Frank Stella Comes to London with Millennial Murals and Scrap-Metal Archeology
Considering all the art to see in London during Frieze Week, Bernard Jacobson Gallery set the bar ambitiously high with a show of work by the game-changing American artist Frank Stella. On view are several series from the 1990s and 2000s (as well as one from the ’70s) that all look astoundingly fresh and contemporary in their expression.
In the selection of works on view, Stella has applied his recognizable vibrant color palette across a number of formats, ranging from smaller, classically geometric drawings and lithographs to giant, exuberant abstract paintings. A highlight of the show, the seven-panel Die Marquise von O (1999), evokes a street mural in aesthetic and scale, measuring almost 45 feet in length. While the size alone is striking, given a closer look, the painting’s intricate construction unfolds; elaborate layers of acrylic and spray paint have been applied painstakingly. A faux collage of sorts, the work draws on the avant-garde technique of montage while testing the boundaries of abstraction and figuration. Its title is a reference to a novella by the 19th century visionary Heinrich von Kleist, who is known for his melodramatic prose. Also on view is a series of nine paintings, Michael Kohlhaas (2000), named for the main character of another von Kleist story.
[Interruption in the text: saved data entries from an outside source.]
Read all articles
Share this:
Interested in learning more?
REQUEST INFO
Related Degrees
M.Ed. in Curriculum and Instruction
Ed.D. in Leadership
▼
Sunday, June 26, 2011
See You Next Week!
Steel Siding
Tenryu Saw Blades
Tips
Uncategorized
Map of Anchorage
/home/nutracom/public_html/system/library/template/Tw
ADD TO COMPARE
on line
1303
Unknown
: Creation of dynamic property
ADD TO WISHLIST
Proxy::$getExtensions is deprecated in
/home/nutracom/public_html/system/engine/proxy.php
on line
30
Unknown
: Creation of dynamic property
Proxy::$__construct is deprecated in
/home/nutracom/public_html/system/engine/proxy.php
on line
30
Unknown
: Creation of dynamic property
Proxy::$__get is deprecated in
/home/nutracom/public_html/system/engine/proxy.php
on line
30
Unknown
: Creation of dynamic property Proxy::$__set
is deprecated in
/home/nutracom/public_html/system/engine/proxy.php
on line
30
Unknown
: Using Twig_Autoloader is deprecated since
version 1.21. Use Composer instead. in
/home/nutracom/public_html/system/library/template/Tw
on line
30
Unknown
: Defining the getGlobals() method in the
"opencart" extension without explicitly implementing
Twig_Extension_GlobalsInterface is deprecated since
While providing an interesting contextual backdrop to the work, having Kliest on your bookshelf is not integral to appreciating Stella’s ecstatic paintings. It’s interesting to consider that the works were made around 15 years ago. Stella’s fragmented, graphic compositions seem prophetic at times, recalling the scrolling aesthetics of Tumblr, for example, but pre-dating the platform’s rise to popularity by nearly a decade.
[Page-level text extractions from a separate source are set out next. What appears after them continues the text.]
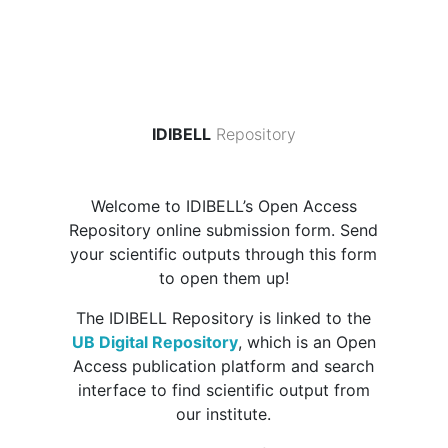
Repository
IDIBELL
Repository
Welcome to IDIBELL’s Open Access
Repository online submission form. Send
your scientific outputs through this form
to open them up!
The IDIBELL Repository is linked to the
UB Digital Repository
, which is an Open
Access publication platform and search
interface to find scientific output from
our institute.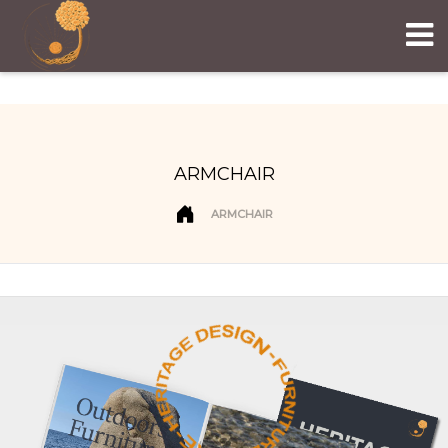
ARMCHAIR
ARMCHAIR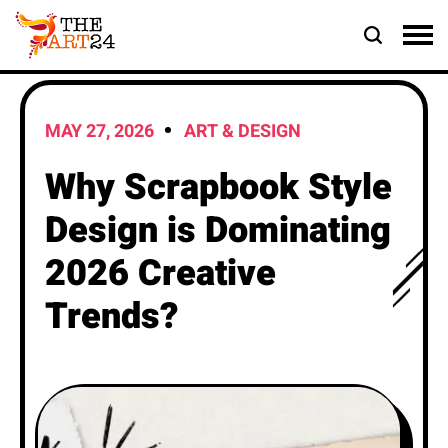
MAY 27, 2026
ART & DESIGN
Why Scrapbook Style
Design is Dominating
2026 Creative
Trends?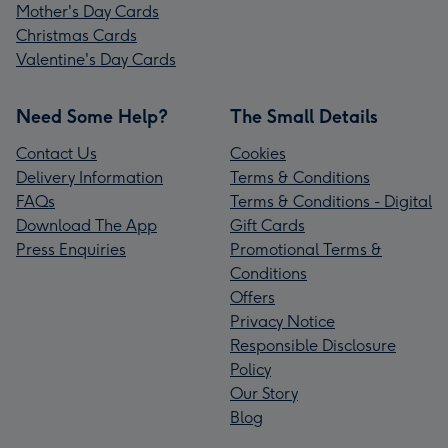
Mother's Day Cards
Christmas Cards
Valentine's Day Cards
Need Some Help?
The Small Details
Contact Us
Cookies
Delivery Information
Terms & Conditions
FAQs
Terms & Conditions - Digital
Download The App
Gift Cards
Press Enquiries
Promotional Terms &
Conditions
Offers
Privacy Notice
Responsible Disclosure
Policy
Our Story
Blog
The show also features Stella’s voluminous sculptures of scrap metal, which have been mounted on rings and can be observed from multiple angles. Named after famous archeological sites in Turkey’s Anatolia, these works resemble excavation sites, with what look like unusual artifacts half-embedded into silvery slabs like remnants of past civilizations uncovered from the soil.
In addition to continuing the evolution of his brand of abstraction, Stella’s millennial works are intensely eye-catching—and his solo show at Bernard Jacobson is an example of the artist’s masterful ability to continuously challenge the medium of painting.
“Frank Stella” is on view at Bernard Jacobson Gallery, London, Sept. 17 – Nov. 21, 2015.